Deborah had called Troen as soon as she heard gunshots; a wounded Rotem texted with family after his parents were killed. “Victims were in touch with family from shortly after Hamas invaded,” Troen said later. “Most of us had been deeply involved in the horrific events in an intimate, ongoing, and entirely modern way. We and our loved ones have cellphones. This is not the classic war of soldiers at the front unconnected from civilians at the rear.”

He continued, “It makes for a determined and engaged country resolved to confront the evil visited on us by an enemy who must be vanquished.”

On the Brandeis campus, support services were made available to students via the Brandeis Counseling Center, the Center for Spiritual Life, and the Ombuds Office.

The Brandeis Stories website asked Alexander Kaye, the Karl, Harry, and Helen Stoll Assistant Professor of Israel Studies, how Israeli intelligence had missed the signs of an approaching Hamas attack.
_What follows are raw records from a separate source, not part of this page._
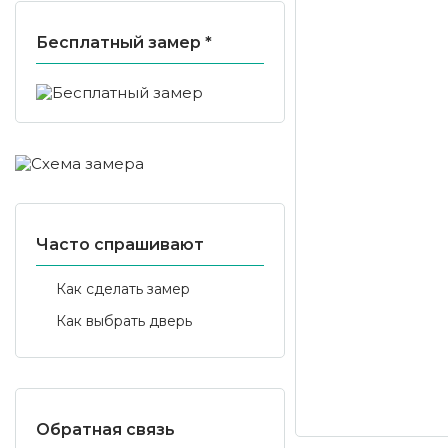
Бесплатный замер *
Часто спрашивают
Как сделать замер
Как выбрать дверь
Обратная связь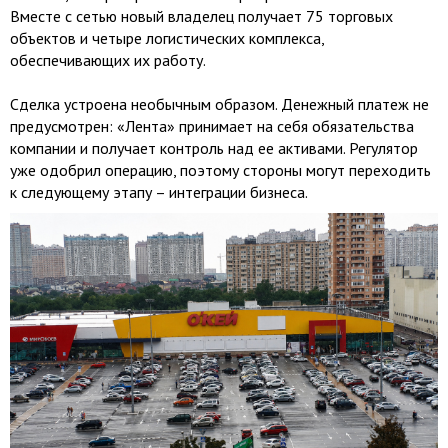
Вместе с сетью новый владелец получает 75 торговых
объектов и четыре логистических комплекса,
обеспечивающих их работу.
Сделка устроена необычным образом. Денежный платеж не
предусмотрен: «Лента» принимает на себя обязательства
компании и получает контроль над ее активами. Регулятор
уже одобрил операцию, поэтому стороны могут переходить
к следующему этапу – интеграции бизнеса.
Some experts, Kaye said, “think there has recently been too much Israeli focus on security of settlements in the West Bank at the expense of the southern border. Some point to recent schisms in Israeli society that have weakened the cohesion of the military. Others believe that Israel depended too heavily on high-tech border defenses and were therefore vulnerable to this coordinated onslaught. […] There will surely be an accounting for this failure in the months and years to come.”